Exercise description:
Leaving the pictures aside, repeat the entries exactly.

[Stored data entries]
===============

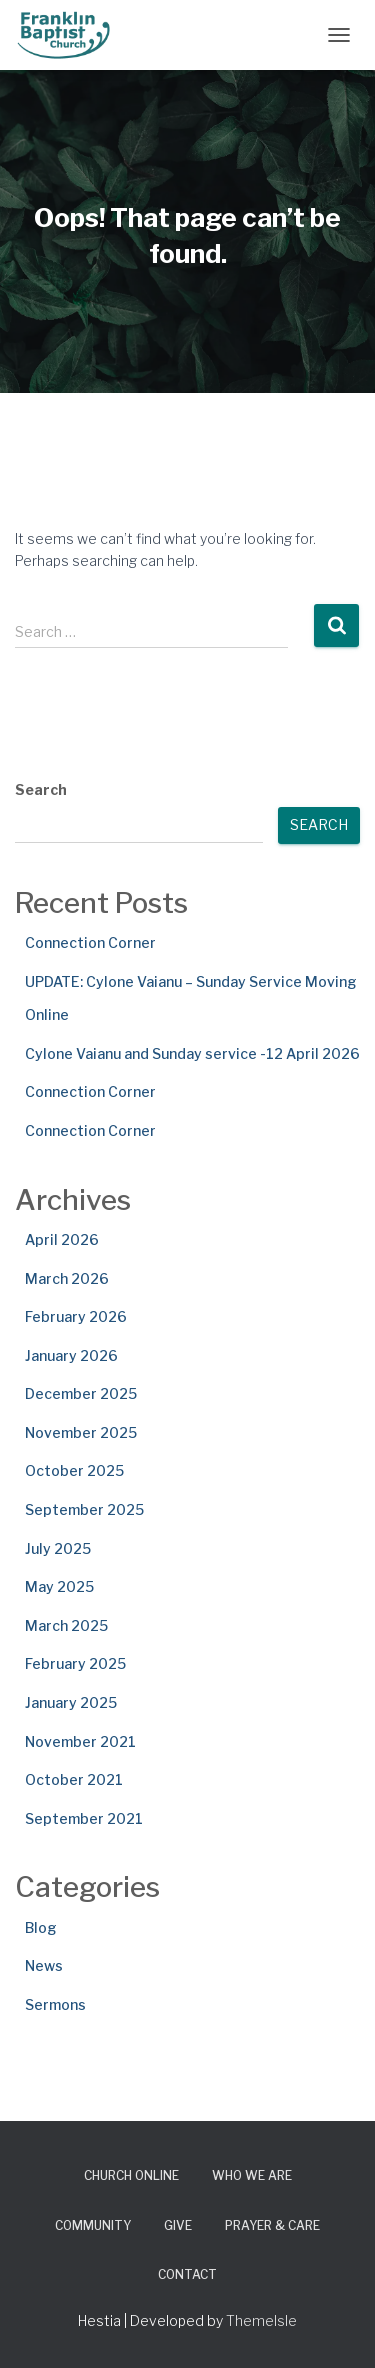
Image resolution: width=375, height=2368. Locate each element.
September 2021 (84, 1818)
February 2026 (76, 1316)
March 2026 (67, 1278)
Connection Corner (90, 942)
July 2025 (58, 1548)
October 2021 (74, 1779)
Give (178, 2225)
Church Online (131, 2175)
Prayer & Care (272, 2225)
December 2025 (81, 1393)
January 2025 (71, 1702)
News (44, 1965)
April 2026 (62, 1239)
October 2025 (74, 1470)
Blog (41, 1927)
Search (41, 789)
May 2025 (59, 1586)
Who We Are (252, 2175)
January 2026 (71, 1355)
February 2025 (75, 1663)
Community (93, 2225)
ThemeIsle (261, 2320)
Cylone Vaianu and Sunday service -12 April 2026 (192, 1053)
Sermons (55, 2004)
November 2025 (81, 1432)
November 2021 (80, 1741)
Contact (187, 2274)
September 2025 (84, 1509)
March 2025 (66, 1625)
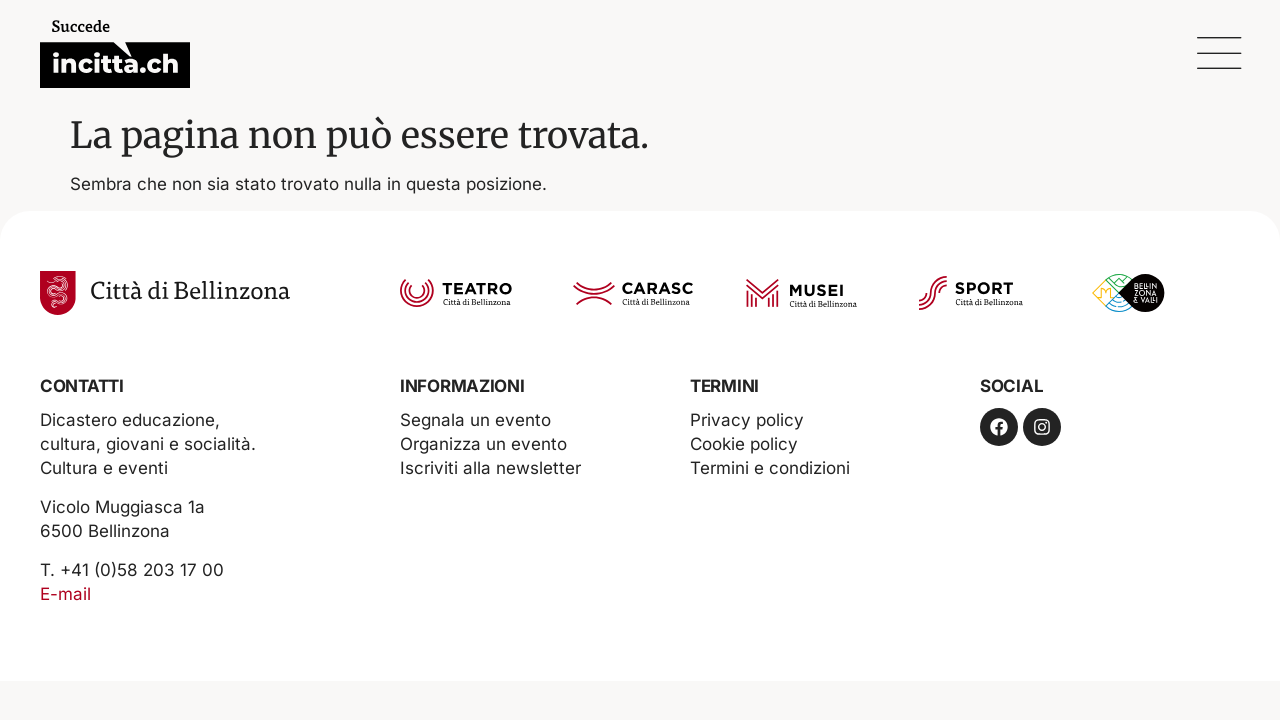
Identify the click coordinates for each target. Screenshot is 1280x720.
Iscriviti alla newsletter (490, 468)
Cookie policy (744, 444)
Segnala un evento (475, 420)
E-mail (65, 594)
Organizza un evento (483, 444)
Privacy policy (747, 420)
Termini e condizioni (770, 468)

===============

Answer for this exercise:
Image resolution: width=375, height=2368. Locate each element.
September 2021 (84, 1818)
February 2026 (76, 1316)
March 2026 (67, 1278)
Connection Corner (90, 942)
July 2025 (58, 1548)
October 2021 (74, 1779)
Give (178, 2225)
Church Online (131, 2175)
Prayer & Care (272, 2225)
December 2025 (81, 1393)
January 2025 (71, 1702)
News (44, 1965)
April 2026 (62, 1239)
October 2025 (74, 1470)
Blog (41, 1927)
Search (41, 789)
May 2025 (59, 1586)
Who We Are (252, 2175)
January 2026 (71, 1355)
February 2025 (75, 1663)
Community (93, 2225)
ThemeIsle (261, 2320)
Cylone Vaianu and Sunday service -12 April 2026 (192, 1053)
Sermons (55, 2004)
November 2025 (81, 1432)
November 2021 (80, 1741)
Contact (187, 2274)
September 2025 (84, 1509)
March 2025 (66, 1625)
Identify the click coordinates for each target. Screenshot is 1280x720.
Iscriviti alla newsletter (490, 468)
Cookie policy (744, 444)
Segnala un evento (475, 420)
E-mail (65, 594)
Organizza un evento (483, 444)
Privacy policy (747, 420)
Termini e condizioni (770, 468)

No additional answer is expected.